Targeted array-based comparative genomic hybridization (aCGH) analysis identified deletions involving telomeric deletions to PAX6 in two patients ANIRIDIA-008 and ANIRIDIA-021. Patient ANIRIDIA-067 was used as positive control for validation purposes. The colored bars represent the genomic positions of the deletions. The red asterisks indicate a cluster of PAX6 regulatory regions located in intronic positions of ELP4, as reviewed by Bathia, et al, 2013. Exons are indicated by colored rectangles that are wider for the coding regions. CGH array data for the two patients with previously unknown 3' telomeric PAX6 deletions are shown. The patient versus reference log2-ratio for the relative hybridization intensities of probes is plotted. Dots with log2-ratio around -1 indicate a heterozygous deletion (green dots), log2-ratio 0 indicates a normal pattern and +0.6 indicates a heterozygous amplification (red dots). Shaded areas indicate deletions. Genomic coordinates are shown in the x-axis and are based on the Human Genome Assembly hg19. The grey bar indicates a ~567 kb deletion in patient ANIRIDIA-008 (chr11:31,147,306–31,714,853). The orange bar indicates a ~511 kb deletion in patient ANIRIDIA-021 (chr11:31,186,493–31,698,208).

Fig 3. Identification of chromosomal rearrangements in WAGR locus in syndromic and non-syndromic patients with aniridia.

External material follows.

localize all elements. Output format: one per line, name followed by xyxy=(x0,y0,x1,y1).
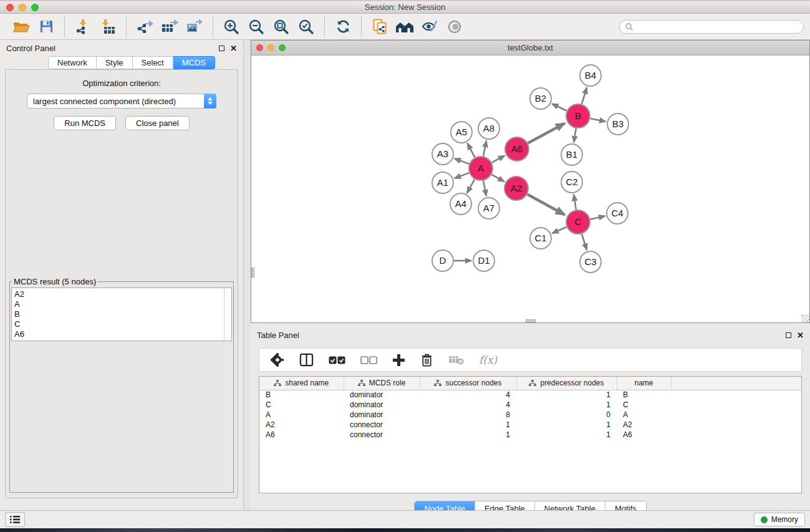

Targeted array-based comparative genomic hybridization (aCGH) analysis identified deletions of different sizes ranging from3.3 Kb to 13.4 Mb. The red bars show intragenic PAX6 deletions in two patients with isolated aniridia, ANIRIDIA-039 (chr11:31,820,789–31,824,052) and ANIRIDIA-052 (chr11:31,760,458–31,823,847). The green bars show 3’ upstream deletions affecting 3' regulatory regions of PAX6, identified in three families with isolated aniridia: ANIRIDIA-008 (chr11:31,147,306–31,714,853), ANIRIDIA-021 (chr11:31,186,493–31,698,208) and ANIRIDIA-067 (chr11:31,083,877–31,704,548). Purple bars show large deletions affecting several contiguous genes, in two patients with WAGR (ANIRIDIA-020, chr11:29,750,813–32,752,091), and WAGRO (ANIRIDIA-070, chr11:21,586,131–33,168,232) syndromes. Genes delineating both syndromes are highlighted in red. The blue bar represents a novel gene contiguous deletion syndrome involving PAX6 and 45 upstream genes in a syndromic patient with aniridia (ANIRIDIA-064, chr11:18,536,224–31,923,308). Genomic coordinates are shown in the x-axis and are based on the Human Genome Assembly hg19.